Holidays with Gender Dysphoria

Holidays are often a time of extended family getting together and catching up on life. This can be wonderful and it can be very stressful. There are many different things about the holidays that can trigger and worsen gender dysphoria. Below are examples of a variety of different things that could potentially be challenging. If you are someone struggling with gender dysphoria, then this is for you. Also if you are a parent of a child struggling with gender dysphoria then here are some things to think about and look out for. Perhaps you could talk about these things with your child before family gatherings.

Potential Challenges:

  1. The cultural difference between you and your grandparents: Because grandparents grew up in a different cultural moment, they often do not understand the category of gender identity the same way that youth do. They may have lived their entire life not knowing anyone who is gender nonconforming. They may have had the stereotypical gender norms reinforced throughout their life. Because of the culture they grew up in, they may not have the categories to understand gender dysphoria. They may inadvertently make hurtful comments, even if they are well intended.

2. Coming out: Holidays can also be hard if you are not “out” to everyone yet. If some relatives don’t know your gender identity and preferred name and pronouns then you are going to have to deal with being misgendered constantly. Hearing the wrong pronouns over and over can really wear you down. Perhaps this will be your first holiday full out as gender nonconforming. That comes with a whole new set of challenges because you don’t know how everyone will respond. The anxiety of the potential disapproval can be very unsettling.

3. Not being out: If you are out with your parents and siblings but do not want to be out with the extended family then you may have to ask your parents not to talk about it and revert back to your “dead name” and wrong pronouns. This might have to happen in order to protect you from coming out where you don’t want to come out. However, having your parents go back to using the wrong pronouns and name can be very hard and trigger up severe dysphoria.

4. Dealing with comments about your appearance: It seems like relatives always comment about appearance when they haven’t seen you in a while. Especially if you have recently changed your look. They may be seeing you with a new hair cut and new style and their comments about it could be painful. Even if they are trying to be nice it could draw attention to places you don’t want attention and as a result, dysphoria sets in.

5. Holidays and Religion: Another thing that can be triggering is the fact that Christmas if often a religious holiday. Everyone has a different experience with religion. Unfortunately, a lot of gender non-conforming individuals have experienced shame and hate from religious communities. This can make Christmas harder and can again trigger gender dysphoria.
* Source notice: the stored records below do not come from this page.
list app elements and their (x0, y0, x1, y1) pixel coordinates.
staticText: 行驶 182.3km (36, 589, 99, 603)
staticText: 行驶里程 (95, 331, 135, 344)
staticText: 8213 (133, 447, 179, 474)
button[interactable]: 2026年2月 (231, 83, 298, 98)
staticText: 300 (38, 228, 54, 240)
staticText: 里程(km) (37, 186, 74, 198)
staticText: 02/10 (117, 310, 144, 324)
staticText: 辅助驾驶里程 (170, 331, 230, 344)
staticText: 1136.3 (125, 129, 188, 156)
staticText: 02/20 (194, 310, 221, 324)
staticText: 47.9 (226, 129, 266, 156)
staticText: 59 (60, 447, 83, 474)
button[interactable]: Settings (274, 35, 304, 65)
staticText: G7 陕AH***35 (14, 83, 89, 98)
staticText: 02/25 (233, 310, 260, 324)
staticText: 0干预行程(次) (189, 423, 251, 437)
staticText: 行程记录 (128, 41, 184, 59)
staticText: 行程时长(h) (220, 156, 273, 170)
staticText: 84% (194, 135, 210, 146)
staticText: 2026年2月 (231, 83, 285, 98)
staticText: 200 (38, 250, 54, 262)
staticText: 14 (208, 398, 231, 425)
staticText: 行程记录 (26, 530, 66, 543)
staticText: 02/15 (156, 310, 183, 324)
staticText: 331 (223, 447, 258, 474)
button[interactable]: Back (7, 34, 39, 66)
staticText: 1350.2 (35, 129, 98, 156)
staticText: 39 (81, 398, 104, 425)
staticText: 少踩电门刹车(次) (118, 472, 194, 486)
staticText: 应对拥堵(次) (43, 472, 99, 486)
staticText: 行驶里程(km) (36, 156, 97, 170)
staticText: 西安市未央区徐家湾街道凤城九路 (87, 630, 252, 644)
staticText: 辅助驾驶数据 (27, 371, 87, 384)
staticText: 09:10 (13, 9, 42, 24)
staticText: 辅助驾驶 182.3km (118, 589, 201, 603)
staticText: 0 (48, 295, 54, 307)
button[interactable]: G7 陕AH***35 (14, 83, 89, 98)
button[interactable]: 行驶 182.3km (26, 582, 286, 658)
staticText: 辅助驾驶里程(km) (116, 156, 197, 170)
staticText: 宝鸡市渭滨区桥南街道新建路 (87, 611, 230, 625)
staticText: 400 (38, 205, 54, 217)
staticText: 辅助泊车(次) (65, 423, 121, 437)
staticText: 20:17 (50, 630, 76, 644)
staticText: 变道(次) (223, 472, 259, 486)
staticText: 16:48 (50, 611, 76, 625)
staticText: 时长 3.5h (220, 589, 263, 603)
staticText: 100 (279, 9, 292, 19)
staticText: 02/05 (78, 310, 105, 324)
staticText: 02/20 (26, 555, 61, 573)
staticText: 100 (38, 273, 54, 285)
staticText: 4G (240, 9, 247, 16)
Having to pray with the family or go to church service can be challenging.

6. Change in routine: For some, the change in routine is hard. For the last several months you have had a set structure of school in place. Taking a break from school has its benefits: no homework or tests! However, being away from friends and dealing with the big change in schedule can be challenging. Especially if your friends are a huge source of support in your life. Being away from them for the holidays can be hard.

What we can do!

Take breaks: Let your self step away and regroup. Take a walk or just go to the bathroom and put in your headphones and listen to your favorite song. Breathe and regroup before you go back for more. Maybe send a text to your best friends for support.

Ride the wave: When gender dysphoria hits hard it will not last forever. Emotions are like waves; they hit, but they keep moving and it won’t last forever. Focus on riding the wave until it passes and always remember… it will pass.

Look great: Wear your favorite outfit and when it gender dysphoria hits, look at how awesome your outfit is and compliment yourself!

Make a plan: If you can talk to your parents, siblings, or guardian and make a plan beforehand, it may help. Let them know that even if they can’t use the right pronouns and name, it will at least help if they can try not to use your name and use they/them for pronouns if possible. Also make it clear to your family who you are okay with knowing your gender identity and who you do NOT want to know.

Remember: There are thousands of others just like you out there struggling with the same thing. You are not alone and you can do this! You’ve gone through tough dysphoria in the past and you can get through it again! Who you are is beautiful and good. You are a great person full of strengths and an awesome kind heart. You deserve love and acceptance! You are more valuable than you know.